- Entries provided
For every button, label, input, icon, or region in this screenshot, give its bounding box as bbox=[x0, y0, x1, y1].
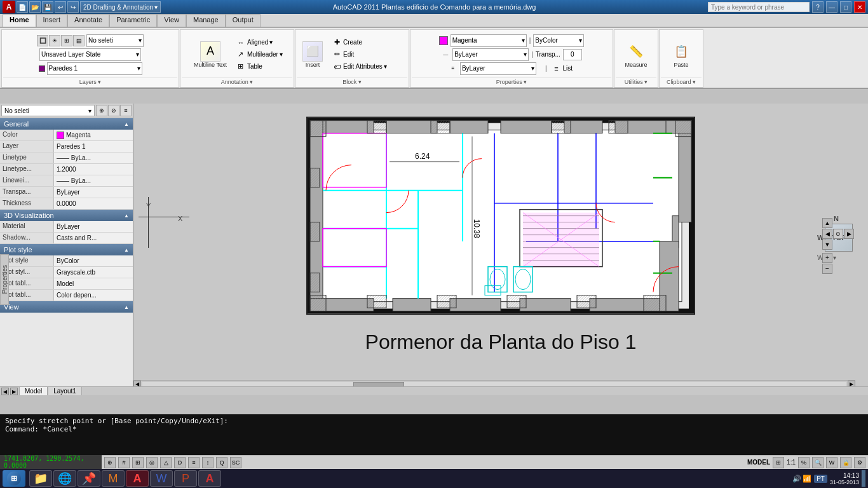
snap-btn[interactable]: ⊕ bbox=[104, 457, 116, 468]
linetype-dropdown[interactable]: ByLayer▾ bbox=[452, 48, 529, 61]
layer-state-dropdown[interactable]: Unsaved Layer State▾ bbox=[39, 48, 141, 61]
tspace-btn[interactable]: ↕ bbox=[202, 457, 214, 468]
plot-section-header[interactable]: Plot style ▲ bbox=[0, 244, 133, 255]
bycolor-dropdown[interactable]: ByColor▾ bbox=[533, 34, 584, 47]
osnap-btn[interactable]: △ bbox=[160, 457, 172, 468]
zoom-in[interactable]: + bbox=[822, 253, 832, 263]
lweight-btn[interactable]: ≡ bbox=[188, 457, 200, 468]
tab-layout1[interactable]: Layout1 bbox=[48, 386, 82, 395]
edit-attributes-btn[interactable]: 🏷 Edit Attributes▾ bbox=[330, 61, 389, 72]
no-select-dropdown[interactable]: No seleti▾ bbox=[86, 34, 144, 47]
start-button[interactable]: ⊞ bbox=[3, 470, 25, 487]
color-dropdown[interactable]: Magenta▾ bbox=[451, 34, 527, 47]
tab-view[interactable]: View bbox=[157, 14, 186, 27]
transparent-label: Transp... bbox=[536, 51, 560, 58]
multiline-text-btn[interactable]: A Multiline Text bbox=[189, 38, 231, 71]
view-section-header[interactable]: View ▲ bbox=[0, 301, 133, 313]
restore-btn[interactable]: □ bbox=[840, 1, 851, 13]
qa-open[interactable]: 📂 bbox=[29, 1, 41, 13]
close-btn[interactable]: ✕ bbox=[854, 1, 865, 13]
properties-tab[interactable]: Properties bbox=[0, 254, 9, 305]
svg-rect-66 bbox=[437, 295, 456, 308]
measure-icon: 📏 bbox=[626, 41, 646, 62]
tab-home[interactable]: Home bbox=[3, 14, 36, 27]
prop-linetype: Linetype —— ByLa... bbox=[0, 152, 133, 164]
workspace-selector[interactable]: 2D Drafting & Annotation▾ bbox=[80, 1, 161, 13]
qa-redo[interactable]: ↪ bbox=[67, 1, 79, 13]
model-btn[interactable]: ⊞ bbox=[773, 457, 784, 468]
next-tab[interactable]: ▶ bbox=[10, 388, 18, 395]
orbit-right[interactable]: ▶ bbox=[844, 229, 854, 239]
prev-tab[interactable]: ◀ bbox=[1, 388, 9, 395]
tab-output[interactable]: Output bbox=[226, 14, 261, 27]
taskbar-ac2[interactable]: A bbox=[198, 470, 221, 487]
no-select-panel-dropdown[interactable]: No seleti▾ bbox=[1, 105, 95, 116]
taskbar-autocad[interactable]: A bbox=[126, 470, 149, 487]
qa-save[interactable]: 💾 bbox=[42, 1, 53, 13]
ortho-btn[interactable]: ⊞ bbox=[132, 457, 144, 468]
panel-icon-1[interactable]: ⊕ bbox=[96, 105, 107, 116]
search-input[interactable] bbox=[708, 2, 810, 12]
edit-block-btn[interactable]: ✏ Edit bbox=[330, 49, 389, 60]
zoom-out[interactable]: − bbox=[822, 264, 832, 274]
aligned-btn[interactable]: ↔ Aligned▾ bbox=[234, 37, 285, 48]
tab-model[interactable]: Model bbox=[19, 386, 48, 395]
settings-btn[interactable]: ⚙ bbox=[854, 457, 865, 468]
grid-btn[interactable]: # bbox=[118, 457, 130, 468]
status-bar: ⊕ # ⊞ ◎ △ D ≡ ↕ Q SC MODEL ⊞ 1:1 % 🔍 W 🔒… bbox=[102, 455, 868, 469]
dyn-btn[interactable]: D bbox=[174, 457, 186, 468]
polar-btn[interactable]: ◎ bbox=[146, 457, 158, 468]
tab-annotate[interactable]: Annotate bbox=[67, 14, 109, 27]
orbit-up[interactable]: ▲ bbox=[822, 218, 832, 228]
taskbar-ppt[interactable]: P bbox=[174, 470, 197, 487]
layer-icon-1[interactable]: 🔲 bbox=[37, 35, 48, 46]
multileader-btn[interactable]: ↗ Multileader▾ bbox=[234, 49, 285, 60]
orbit-center[interactable]: ⊙ bbox=[833, 229, 843, 239]
ws-btn[interactable]: W bbox=[826, 457, 837, 468]
zoom-btn[interactable]: 🔍 bbox=[812, 457, 824, 468]
panel-icon-3[interactable]: ≡ bbox=[120, 105, 132, 116]
drawing-area[interactable]: X Y bbox=[133, 104, 868, 388]
transparent-input[interactable]: 0 bbox=[563, 49, 582, 60]
lock-btn[interactable]: 🔒 bbox=[840, 457, 851, 468]
taskbar-pin1[interactable]: 📌 bbox=[78, 470, 100, 487]
paste-btn[interactable]: 📋 Paste bbox=[667, 38, 696, 71]
taskbar-word[interactable]: W bbox=[150, 470, 173, 487]
sc-btn[interactable]: SC bbox=[230, 457, 241, 468]
orbit-left[interactable]: ◀ bbox=[822, 229, 832, 239]
scale-btn[interactable]: % bbox=[798, 457, 810, 468]
create-btn[interactable]: ✚ Create bbox=[330, 37, 389, 48]
svg-rect-5 bbox=[450, 120, 488, 133]
layer-icon-4[interactable]: ▤ bbox=[73, 35, 85, 46]
minimize-btn[interactable]: — bbox=[826, 1, 837, 13]
layer-icon-3[interactable]: ⊞ bbox=[61, 35, 72, 46]
general-section-header[interactable]: General ▲ bbox=[0, 118, 133, 130]
qa-undo[interactable]: ↩ bbox=[55, 1, 66, 13]
svg-rect-16 bbox=[450, 298, 501, 311]
taskbar-matlab[interactable]: M bbox=[102, 470, 125, 487]
qp-btn[interactable]: Q bbox=[216, 457, 227, 468]
layer-icon-2[interactable]: ☀ bbox=[49, 35, 60, 46]
taskbar-folder[interactable]: 📁 bbox=[29, 470, 52, 487]
app-title: AutoCAD 2011 Plantas edificio de Comando… bbox=[162, 3, 707, 11]
tab-parametric[interactable]: Parametric bbox=[109, 14, 157, 27]
show-desktop[interactable] bbox=[862, 470, 865, 487]
prop-plot-style: Plot style ByColor bbox=[0, 255, 133, 267]
crosshair-x bbox=[139, 217, 189, 217]
taskbar-ie[interactable]: 🌐 bbox=[53, 470, 76, 487]
lineweight-dropdown[interactable]: ByLayer▾ bbox=[460, 62, 536, 75]
list-btn[interactable]: ≡ List bbox=[550, 63, 575, 74]
table-btn[interactable]: ⊞ Table bbox=[234, 61, 285, 72]
viz-section-header[interactable]: 3D Visualization ▲ bbox=[0, 210, 133, 221]
info-btn[interactable]: ? bbox=[812, 1, 824, 13]
tab-manage[interactable]: Manage bbox=[186, 14, 226, 27]
orbit-down[interactable]: ▼ bbox=[822, 240, 832, 250]
app-logo[interactable]: A bbox=[3, 1, 15, 13]
insert-btn[interactable]: ⬜ Insert bbox=[298, 38, 327, 71]
panel-icon-2[interactable]: ⊘ bbox=[108, 105, 119, 116]
qa-new[interactable]: 📄 bbox=[17, 1, 28, 13]
layer-dropdown[interactable]: Paredes 1▾ bbox=[47, 62, 142, 75]
measure-btn[interactable]: 📏 Measure bbox=[620, 38, 651, 71]
tab-insert[interactable]: Insert bbox=[36, 14, 68, 27]
layer-icons[interactable]: 🔲 ☀ ⊞ ▤ bbox=[37, 35, 85, 46]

- Work task
In the entries above, find each line with the string "orbit" and copy it.

- Answer space
orbit-right[interactable]: ▶ bbox=[844, 229, 854, 239]
orbit-up[interactable]: ▲ bbox=[822, 218, 832, 228]
orbit-center[interactable]: ⊙ bbox=[833, 229, 843, 239]
orbit-left[interactable]: ◀ bbox=[822, 229, 832, 239]
orbit-down[interactable]: ▼ bbox=[822, 240, 832, 250]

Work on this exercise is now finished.